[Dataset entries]
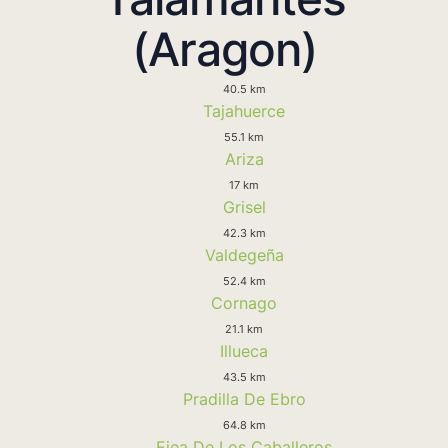
(Aragon)
40.5 km
Tajahuerce
55.1 km
Ariza
17 km
Grisel
42.3 km
Valdegeña
52.4 km
Cornago
21.1 km
Illueca
43.5 km
Pradilla De Ebro
64.8 km
Ejea De Los Caballeros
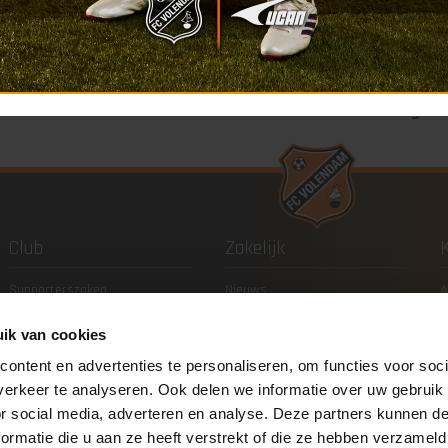
04
04
AUG
AUG
FC Volendam versterkt
Vacature: wo
middenveld met Reuven
nieuwe gezi
Niemeijer
Fanshop?
Club
Zakelijk
Supporterszaken
Nieuws
A
Mediabeleid
Vergaderruimtes
B
ik van cookies
Organisatie
Dineren
F
Vacatures en stages
Onze sponsoren
H
ontent en advertenties te personaliseren, om functies voor soci
erkeer te analyseren. Ook delen we informatie over uw gebruik
Veilig sportklimaat
Businessclub 'Het Andere
F
or social media, adverteren en analyse. Deze partners kunnen 
Oranje'
ormatie die u aan ze heeft verstrekt of die ze hebben verzameld
Club van 200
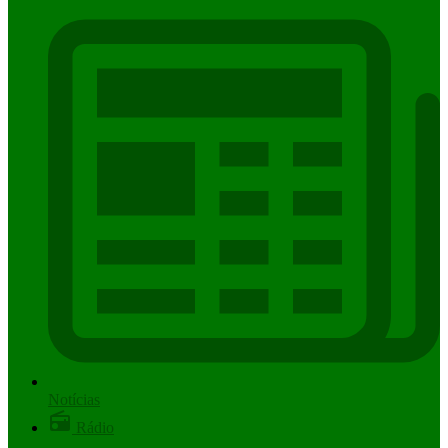
Notícias
Rádio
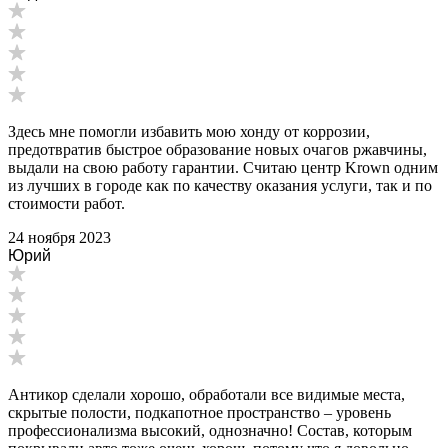
Здесь мне помогли избавить мою хонду от коррозии,
предотвратив быстрое образование новых очагов ржавчины,
выдали на свою работу гарантии. Считаю центр Krown одним
из лучших в городе как по качеству оказания услуги, так и по
стоимости работ.
24 ноября 2023
Юрий
Антикор сделали хорошо, обработали все видимые места,
скрытые полости, подкапотное пространство – уровень
профессионализма высокий, однозначно! Состав, которым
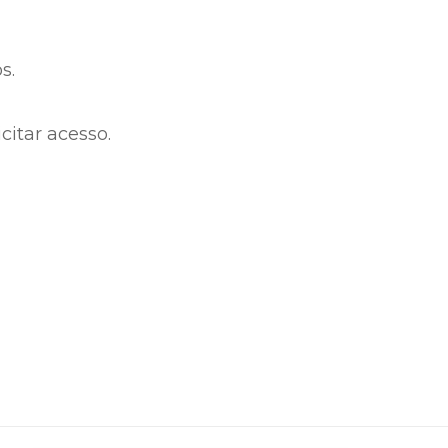
s.
citar acesso.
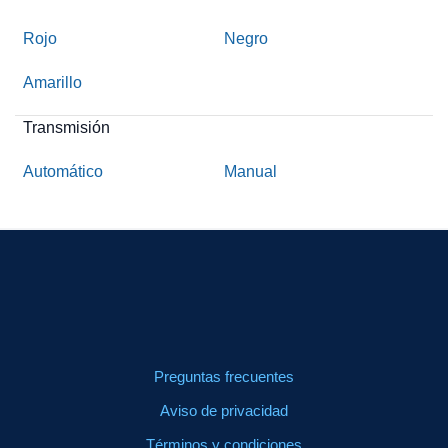
Rojo
Negro
Amarillo
Transmisión
Automático
Manual
Preguntas frecuentes
Aviso de privacidad
Términos y condiciones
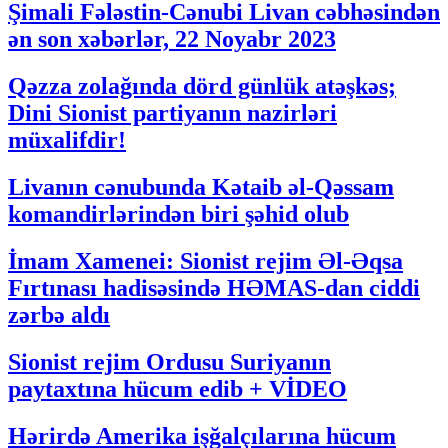
Şimali Fələstin-Cənubi Livan cəbhəsindən
ən son xəbərlər, 22 Noyabr 2023
Qəzza zolağında dörd günlük atəşkəs;
Dini Sionist partiyanın nazirləri
müxalifdir!
Livanın cənubunda Kətaib əl-Qəssam
komandirlərindən biri şəhid olub
İmam Xamenei: Sionist rejim Əl-Əqsa
Fırtınası hadisəsində HƏMAS-dan ciddi
zərbə aldı
Sionist rejim Ordusu Suriyanın
paytaxtına hücum edib + VİDEO
Hərirdə Amerika işğalçılarına hücum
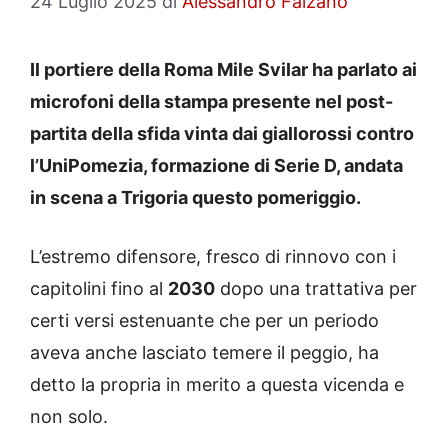
24 Luglio 2025
di
Alessandro Falzano
Il portiere della Roma Mile Svilar ha parlato ai
microfoni della stampa presente nel post-
partita della sfida vinta dai giallorossi contro
l’UniPomezia, formazione di Serie D, andata
in scena a Trigoria questo pomeriggio.
L’estremo difensore, fresco di rinnovo con i
capitolini fino al
2030
dopo una trattativa per
certi versi estenuante che per un periodo
aveva anche lasciato temere il peggio, ha
detto la propria in merito a questa vicenda e
non solo.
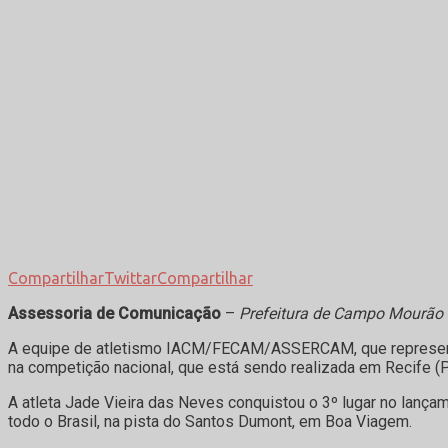
Compartilhar
Twittar
Compartilhar
Assessoria de Comunicação
–
Prefeitura de Campo Mourão
A equipe de atletismo IACM/FECAM/ASSERCAM, que representa 
na competição nacional, que está sendo realizada em Recife (PE
A atleta Jade Vieira das Neves conquistou o 3º lugar no lança
todo o Brasil, na pista do Santos Dumont, em Boa Viagem.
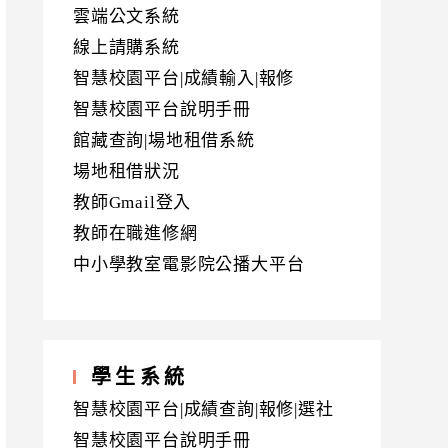
雲端公文系統
線上請購系統
智慧校園平台|成績輸入|報修
智慧校園平台說明手冊
館藏查詢|場地租借系統
場地租借狀況
教師Gmail登入
教師在職進修網
中小學教室電影院公播大平台
學生系統
智慧校園平台|成績查詢|報修|選社
智慧校園平台說明手冊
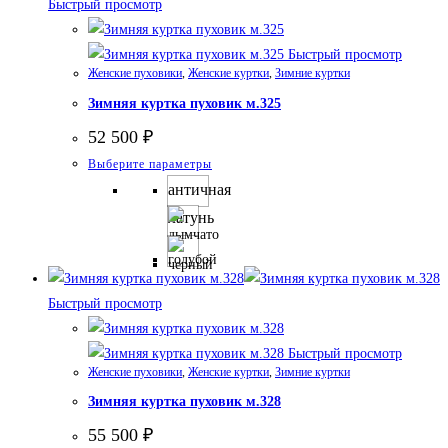
Быстрый просмотр
можно
выбрать
Быстрый просмотр
на
Женские пуховики
,
Женские куртки
,
Зимние куртки
странице
Зимняя куртка пуховик м.325
товара.
52 500
₽
Этот
Выберите параметры
товар
античная
имеет
латунь
несколько
вариаций.
Опции
Быстрый просмотр
можно
выбрать
Быстрый просмотр
на
Женские пуховики
,
Женские куртки
,
Зимние куртки
странице
Зимняя куртка пуховик м.328
товара.
55 500
₽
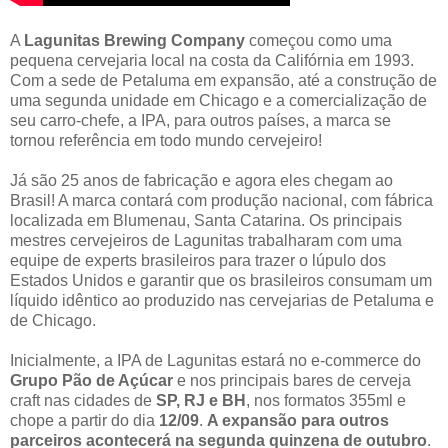
A
Lagunitas Brewing Company
começou como uma
pequena cervejaria local na costa da Califórnia em 1993.
Com a sede de Petaluma em expansão, até a construção de
uma segunda unidade em Chicago e a comercialização de
seu carro-chefe, a IPA, para outros países, a marca se
tornou referência em todo mundo cervejeiro!
Já são 25 anos de fabricação e agora eles chegam ao
Brasil! A marca contará com produção nacional, com fábrica
localizada em Blumenau, Santa Catarina. Os principais
mestres cervejeiros de Lagunitas trabalharam com uma
equipe de experts brasileiros para trazer o lúpulo dos
Estados Unidos e garantir que os brasileiros consumam um
líquido idêntico ao produzido nas cervejarias de Petaluma e
de Chicago.
Inicialmente, a IPA de Lagunitas estará no e-commerce do
Grupo Pão de Açúcar
e nos principais bares de cerveja
craft nas cidades de
SP, RJ e BH
, nos formatos 355ml e
chope a partir do dia
12/09
.
A expansão para outros
parceiros acontecerá na segunda quinzena de outubro
.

**Work order:**
Look above for the line with "paytaxtına hücum edib + VİDEO" and the line with "l’UniPomezia, formazione di Serie D, andata", then restate exactly those two lines and all lines between them, with no pictures.

**Task answer:**
paytaxtına hücum edib + VİDEO
Hərirdə Amerika işğalçılarına hücum
24 Luglio 2025
di
Alessandro Falzano
Il portiere della Roma Mile Svilar ha parlato ai
microfoni della stampa presente nel post-
partita della sfida vinta dai giallorossi contro
l’UniPomezia, formazione di Serie D, andata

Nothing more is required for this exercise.